From Morningstar: 2025-06-23 04:26:00

Amid trade tensions and diverging central bank policies, German Bunds are favored by risk-averse investors. The 10-year Bund yield surged in March but is currently around 2.48%. German fiscal stimulus may keep yields elevated. US Treasuries face pressure from tax bill concerns and inflation worries, boosting interest in Bunds.

Investors are cautious about US Treasuries due to policy uncertainty. Interest in Bunds may continue till US creditworthiness is restored. Rising government debt and geopolitical uncertainties make 3% interest on Bunds the new normal. DWS sees Bunds as solid investments with higher yields than US Treasuries.

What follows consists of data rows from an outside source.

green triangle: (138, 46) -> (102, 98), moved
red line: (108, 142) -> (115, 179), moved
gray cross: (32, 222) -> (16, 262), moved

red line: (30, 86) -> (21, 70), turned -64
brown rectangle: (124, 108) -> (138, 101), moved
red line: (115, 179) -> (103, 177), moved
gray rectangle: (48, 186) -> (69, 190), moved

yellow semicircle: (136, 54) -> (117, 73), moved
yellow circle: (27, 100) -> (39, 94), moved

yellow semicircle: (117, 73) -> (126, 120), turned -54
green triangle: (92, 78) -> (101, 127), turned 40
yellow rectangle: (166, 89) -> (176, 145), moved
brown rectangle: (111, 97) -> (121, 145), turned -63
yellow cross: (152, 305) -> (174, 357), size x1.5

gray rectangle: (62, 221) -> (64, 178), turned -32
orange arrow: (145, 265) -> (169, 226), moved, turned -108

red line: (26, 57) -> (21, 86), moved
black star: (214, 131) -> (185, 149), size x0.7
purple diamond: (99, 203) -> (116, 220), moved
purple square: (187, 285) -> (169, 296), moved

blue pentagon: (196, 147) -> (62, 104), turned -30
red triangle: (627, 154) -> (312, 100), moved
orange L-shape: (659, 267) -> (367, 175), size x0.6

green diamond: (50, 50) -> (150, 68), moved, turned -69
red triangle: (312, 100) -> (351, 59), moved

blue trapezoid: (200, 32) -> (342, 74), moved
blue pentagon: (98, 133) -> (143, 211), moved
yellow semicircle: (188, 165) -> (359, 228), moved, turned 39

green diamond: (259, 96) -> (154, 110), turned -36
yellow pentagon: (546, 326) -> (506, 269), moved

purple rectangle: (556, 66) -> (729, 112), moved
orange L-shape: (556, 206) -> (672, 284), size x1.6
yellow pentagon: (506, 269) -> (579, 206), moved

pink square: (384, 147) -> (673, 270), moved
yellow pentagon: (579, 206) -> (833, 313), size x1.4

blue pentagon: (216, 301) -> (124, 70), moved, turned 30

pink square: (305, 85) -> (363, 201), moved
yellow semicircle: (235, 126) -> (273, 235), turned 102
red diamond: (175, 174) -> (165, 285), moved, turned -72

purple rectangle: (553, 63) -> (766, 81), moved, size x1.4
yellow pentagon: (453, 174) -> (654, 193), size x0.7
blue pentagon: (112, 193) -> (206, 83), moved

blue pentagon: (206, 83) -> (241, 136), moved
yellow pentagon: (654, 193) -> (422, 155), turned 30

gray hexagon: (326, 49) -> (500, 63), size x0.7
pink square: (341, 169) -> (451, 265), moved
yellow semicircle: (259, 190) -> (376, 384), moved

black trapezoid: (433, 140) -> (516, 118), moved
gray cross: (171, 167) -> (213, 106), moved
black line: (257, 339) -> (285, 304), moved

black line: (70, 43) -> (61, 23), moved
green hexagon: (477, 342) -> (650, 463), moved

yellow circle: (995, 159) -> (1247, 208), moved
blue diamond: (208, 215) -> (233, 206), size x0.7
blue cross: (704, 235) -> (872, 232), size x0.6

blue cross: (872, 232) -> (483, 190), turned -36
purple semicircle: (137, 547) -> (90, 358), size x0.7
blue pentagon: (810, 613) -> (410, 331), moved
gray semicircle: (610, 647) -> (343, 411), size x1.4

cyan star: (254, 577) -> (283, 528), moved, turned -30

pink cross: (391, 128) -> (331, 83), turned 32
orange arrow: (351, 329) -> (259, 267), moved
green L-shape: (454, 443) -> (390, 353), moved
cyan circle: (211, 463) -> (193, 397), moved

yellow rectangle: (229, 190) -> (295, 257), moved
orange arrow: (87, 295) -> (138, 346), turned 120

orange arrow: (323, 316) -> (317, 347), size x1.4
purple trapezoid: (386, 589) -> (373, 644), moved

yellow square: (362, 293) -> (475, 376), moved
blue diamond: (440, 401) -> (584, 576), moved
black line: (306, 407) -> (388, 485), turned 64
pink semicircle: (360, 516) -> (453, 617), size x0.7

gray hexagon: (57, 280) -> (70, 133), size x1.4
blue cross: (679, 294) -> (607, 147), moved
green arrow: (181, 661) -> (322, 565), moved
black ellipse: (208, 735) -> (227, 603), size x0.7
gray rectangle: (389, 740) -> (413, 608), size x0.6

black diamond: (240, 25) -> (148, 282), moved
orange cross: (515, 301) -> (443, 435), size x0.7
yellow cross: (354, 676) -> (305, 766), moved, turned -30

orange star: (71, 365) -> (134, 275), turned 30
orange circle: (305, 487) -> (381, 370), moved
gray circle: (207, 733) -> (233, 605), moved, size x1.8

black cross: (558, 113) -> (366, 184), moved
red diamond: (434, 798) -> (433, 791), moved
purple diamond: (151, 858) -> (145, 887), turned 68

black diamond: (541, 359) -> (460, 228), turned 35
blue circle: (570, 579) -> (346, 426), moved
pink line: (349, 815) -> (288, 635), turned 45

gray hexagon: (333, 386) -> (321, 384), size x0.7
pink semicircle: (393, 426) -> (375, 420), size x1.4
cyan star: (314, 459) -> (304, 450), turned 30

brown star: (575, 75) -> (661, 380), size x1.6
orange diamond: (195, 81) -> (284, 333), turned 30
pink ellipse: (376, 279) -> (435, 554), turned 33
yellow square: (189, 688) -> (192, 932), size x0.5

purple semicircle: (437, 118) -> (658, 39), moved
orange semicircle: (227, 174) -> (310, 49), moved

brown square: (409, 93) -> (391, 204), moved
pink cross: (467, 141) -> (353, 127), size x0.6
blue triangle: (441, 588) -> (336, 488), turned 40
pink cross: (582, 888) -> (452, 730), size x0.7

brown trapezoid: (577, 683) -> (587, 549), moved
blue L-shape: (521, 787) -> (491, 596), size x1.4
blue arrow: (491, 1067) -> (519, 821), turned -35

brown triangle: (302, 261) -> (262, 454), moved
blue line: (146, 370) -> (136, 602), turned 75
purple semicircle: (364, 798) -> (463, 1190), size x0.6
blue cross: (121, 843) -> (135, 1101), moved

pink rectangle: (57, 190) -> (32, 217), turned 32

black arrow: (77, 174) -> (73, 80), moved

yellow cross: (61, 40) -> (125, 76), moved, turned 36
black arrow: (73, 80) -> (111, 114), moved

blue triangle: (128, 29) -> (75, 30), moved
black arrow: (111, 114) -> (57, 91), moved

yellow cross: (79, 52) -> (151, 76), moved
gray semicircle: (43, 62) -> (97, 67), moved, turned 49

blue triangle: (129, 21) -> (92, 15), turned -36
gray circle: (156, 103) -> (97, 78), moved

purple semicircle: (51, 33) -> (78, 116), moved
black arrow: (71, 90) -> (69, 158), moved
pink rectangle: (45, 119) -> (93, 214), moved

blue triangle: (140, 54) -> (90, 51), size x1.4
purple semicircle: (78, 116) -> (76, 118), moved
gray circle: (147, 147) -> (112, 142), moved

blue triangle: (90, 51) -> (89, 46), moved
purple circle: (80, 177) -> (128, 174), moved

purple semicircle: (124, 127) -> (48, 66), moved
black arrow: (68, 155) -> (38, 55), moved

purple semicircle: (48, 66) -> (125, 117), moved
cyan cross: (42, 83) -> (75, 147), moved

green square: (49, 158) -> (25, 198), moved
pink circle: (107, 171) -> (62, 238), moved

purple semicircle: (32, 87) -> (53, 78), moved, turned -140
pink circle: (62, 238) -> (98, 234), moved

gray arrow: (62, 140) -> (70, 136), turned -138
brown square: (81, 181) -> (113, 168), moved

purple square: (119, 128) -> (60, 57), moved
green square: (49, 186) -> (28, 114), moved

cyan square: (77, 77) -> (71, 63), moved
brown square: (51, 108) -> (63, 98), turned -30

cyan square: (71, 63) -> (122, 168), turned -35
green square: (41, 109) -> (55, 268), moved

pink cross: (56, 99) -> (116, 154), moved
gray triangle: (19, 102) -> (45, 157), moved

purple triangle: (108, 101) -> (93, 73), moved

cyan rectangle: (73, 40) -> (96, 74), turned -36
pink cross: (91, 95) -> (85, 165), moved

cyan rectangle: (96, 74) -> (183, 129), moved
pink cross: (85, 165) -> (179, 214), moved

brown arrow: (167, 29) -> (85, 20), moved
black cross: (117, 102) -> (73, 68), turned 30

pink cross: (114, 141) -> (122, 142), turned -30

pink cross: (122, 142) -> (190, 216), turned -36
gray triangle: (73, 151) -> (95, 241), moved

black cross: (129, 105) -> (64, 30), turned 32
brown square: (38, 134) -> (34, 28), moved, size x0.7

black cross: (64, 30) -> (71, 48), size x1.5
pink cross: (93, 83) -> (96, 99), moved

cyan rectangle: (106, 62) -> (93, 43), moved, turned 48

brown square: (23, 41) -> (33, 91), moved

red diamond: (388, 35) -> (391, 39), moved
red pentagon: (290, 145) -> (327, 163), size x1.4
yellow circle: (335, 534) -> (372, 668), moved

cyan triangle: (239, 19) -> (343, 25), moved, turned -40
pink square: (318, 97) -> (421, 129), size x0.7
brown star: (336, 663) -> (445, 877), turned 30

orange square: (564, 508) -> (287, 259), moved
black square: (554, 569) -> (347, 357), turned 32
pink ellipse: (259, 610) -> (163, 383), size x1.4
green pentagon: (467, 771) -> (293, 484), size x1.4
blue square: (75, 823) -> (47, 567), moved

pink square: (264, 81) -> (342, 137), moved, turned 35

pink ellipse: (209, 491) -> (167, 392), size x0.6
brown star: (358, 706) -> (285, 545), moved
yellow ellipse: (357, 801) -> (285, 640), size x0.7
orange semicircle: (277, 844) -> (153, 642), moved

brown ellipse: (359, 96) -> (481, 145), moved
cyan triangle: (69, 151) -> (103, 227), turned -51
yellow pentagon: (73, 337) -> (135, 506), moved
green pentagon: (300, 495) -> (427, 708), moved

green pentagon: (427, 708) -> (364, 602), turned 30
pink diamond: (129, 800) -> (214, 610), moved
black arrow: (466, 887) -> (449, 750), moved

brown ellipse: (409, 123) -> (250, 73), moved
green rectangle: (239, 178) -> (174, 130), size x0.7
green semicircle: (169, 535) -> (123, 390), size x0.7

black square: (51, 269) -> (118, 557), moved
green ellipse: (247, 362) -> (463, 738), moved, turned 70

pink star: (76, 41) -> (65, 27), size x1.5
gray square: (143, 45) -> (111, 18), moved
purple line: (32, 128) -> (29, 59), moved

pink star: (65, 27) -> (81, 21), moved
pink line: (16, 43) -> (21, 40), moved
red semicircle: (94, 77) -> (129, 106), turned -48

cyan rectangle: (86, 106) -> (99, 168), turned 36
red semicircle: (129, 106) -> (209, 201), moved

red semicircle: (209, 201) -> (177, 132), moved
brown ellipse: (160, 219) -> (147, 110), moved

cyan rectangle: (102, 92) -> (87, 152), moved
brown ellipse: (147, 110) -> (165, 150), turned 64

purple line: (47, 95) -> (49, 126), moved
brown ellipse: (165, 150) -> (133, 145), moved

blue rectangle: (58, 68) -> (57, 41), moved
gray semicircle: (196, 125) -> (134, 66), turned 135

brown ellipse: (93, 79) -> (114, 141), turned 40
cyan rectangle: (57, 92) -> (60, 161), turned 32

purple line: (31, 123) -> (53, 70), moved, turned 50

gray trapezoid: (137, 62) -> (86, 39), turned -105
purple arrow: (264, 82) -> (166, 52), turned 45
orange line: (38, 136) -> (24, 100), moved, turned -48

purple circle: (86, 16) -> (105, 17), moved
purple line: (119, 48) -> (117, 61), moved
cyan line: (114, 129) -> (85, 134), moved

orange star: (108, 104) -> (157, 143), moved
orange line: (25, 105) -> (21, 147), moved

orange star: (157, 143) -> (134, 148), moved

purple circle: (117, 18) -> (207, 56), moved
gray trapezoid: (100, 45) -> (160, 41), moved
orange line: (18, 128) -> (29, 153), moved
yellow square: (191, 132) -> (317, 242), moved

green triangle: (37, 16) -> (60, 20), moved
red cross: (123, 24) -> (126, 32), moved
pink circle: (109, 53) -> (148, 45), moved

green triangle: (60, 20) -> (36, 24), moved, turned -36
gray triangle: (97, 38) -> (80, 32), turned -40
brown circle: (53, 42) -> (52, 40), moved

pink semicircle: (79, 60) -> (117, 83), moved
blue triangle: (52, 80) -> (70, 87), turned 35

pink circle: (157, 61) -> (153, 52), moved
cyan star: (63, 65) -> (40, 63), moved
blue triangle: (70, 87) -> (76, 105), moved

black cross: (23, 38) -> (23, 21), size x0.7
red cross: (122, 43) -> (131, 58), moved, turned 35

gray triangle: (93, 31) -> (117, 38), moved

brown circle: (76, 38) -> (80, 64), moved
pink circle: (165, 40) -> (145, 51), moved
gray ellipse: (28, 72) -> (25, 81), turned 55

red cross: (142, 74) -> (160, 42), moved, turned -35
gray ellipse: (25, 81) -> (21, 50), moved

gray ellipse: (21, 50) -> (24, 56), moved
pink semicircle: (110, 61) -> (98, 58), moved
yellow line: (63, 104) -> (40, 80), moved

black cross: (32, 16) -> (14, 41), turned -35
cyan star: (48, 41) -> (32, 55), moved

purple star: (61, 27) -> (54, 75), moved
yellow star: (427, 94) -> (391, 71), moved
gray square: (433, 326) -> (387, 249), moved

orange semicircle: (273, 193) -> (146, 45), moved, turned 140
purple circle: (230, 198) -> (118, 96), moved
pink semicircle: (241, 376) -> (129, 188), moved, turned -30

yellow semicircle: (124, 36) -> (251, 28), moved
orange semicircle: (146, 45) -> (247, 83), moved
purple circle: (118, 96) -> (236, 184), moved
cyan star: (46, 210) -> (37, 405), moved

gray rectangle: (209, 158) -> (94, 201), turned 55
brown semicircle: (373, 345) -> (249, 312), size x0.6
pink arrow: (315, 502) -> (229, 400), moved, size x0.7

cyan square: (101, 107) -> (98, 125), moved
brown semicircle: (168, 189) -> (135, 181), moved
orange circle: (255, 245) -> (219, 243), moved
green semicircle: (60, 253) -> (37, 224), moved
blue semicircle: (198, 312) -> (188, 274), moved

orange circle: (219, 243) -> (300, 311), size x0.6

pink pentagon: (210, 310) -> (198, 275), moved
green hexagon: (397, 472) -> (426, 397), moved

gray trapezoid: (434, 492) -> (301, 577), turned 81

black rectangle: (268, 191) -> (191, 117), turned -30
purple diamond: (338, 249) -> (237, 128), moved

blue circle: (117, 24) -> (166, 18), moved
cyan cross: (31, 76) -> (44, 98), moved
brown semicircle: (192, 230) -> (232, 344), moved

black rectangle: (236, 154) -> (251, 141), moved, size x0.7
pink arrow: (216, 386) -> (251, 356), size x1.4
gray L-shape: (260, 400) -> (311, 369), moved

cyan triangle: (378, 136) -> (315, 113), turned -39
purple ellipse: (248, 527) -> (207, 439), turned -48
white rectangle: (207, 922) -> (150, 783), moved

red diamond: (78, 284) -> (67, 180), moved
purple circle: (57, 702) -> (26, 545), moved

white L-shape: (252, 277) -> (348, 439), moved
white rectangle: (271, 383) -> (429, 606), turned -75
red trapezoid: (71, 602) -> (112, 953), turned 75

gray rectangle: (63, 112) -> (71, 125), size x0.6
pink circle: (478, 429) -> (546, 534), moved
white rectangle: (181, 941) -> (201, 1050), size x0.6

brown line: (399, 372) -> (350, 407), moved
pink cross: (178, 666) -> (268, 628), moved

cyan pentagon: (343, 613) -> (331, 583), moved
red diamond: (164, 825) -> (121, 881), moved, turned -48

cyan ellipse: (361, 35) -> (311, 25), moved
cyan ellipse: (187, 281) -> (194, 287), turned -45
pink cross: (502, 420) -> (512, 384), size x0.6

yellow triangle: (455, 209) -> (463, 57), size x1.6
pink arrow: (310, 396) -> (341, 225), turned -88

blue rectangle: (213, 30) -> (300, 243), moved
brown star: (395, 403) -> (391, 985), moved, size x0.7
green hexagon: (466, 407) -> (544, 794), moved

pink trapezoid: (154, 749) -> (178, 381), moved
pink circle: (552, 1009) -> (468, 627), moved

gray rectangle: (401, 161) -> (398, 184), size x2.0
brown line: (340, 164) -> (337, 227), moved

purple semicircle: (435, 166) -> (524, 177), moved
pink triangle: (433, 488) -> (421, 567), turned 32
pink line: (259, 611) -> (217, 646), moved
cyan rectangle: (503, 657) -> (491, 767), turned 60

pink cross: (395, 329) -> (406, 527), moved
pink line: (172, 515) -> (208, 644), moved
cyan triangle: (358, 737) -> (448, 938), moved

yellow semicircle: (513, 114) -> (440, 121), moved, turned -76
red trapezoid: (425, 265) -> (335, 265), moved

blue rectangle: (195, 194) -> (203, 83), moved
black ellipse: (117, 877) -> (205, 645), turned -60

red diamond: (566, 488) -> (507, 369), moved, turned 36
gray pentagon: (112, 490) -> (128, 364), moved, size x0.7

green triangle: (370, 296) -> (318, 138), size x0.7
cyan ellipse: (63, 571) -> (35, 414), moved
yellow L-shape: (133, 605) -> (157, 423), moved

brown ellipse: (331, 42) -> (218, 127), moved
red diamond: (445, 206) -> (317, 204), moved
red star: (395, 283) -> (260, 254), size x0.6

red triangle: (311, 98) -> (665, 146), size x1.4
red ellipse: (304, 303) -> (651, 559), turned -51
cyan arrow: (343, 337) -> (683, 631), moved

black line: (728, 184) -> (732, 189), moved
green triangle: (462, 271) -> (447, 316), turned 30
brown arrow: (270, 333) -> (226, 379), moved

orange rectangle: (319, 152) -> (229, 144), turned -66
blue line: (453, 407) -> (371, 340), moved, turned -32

German Bunds are gaining appeal but may not replace US Treasuries as a global safe haven. The market for German bonds is smaller and less liquid. Eurozone bonds offer a diversification of currency zones. Bunds remain attractive to euro-based investors due to liquidity and Germany’s AAA rating.

Long-term German government bonds may not offer reliable protection against equity volatility. The yield curve has steepened, but long-maturity Bund investments may not be justified. European asset flows show preference for shorter-duration bonds. Eurozone spreads remain tight, with Italian, French, and Spanish spreads at multiyear lows.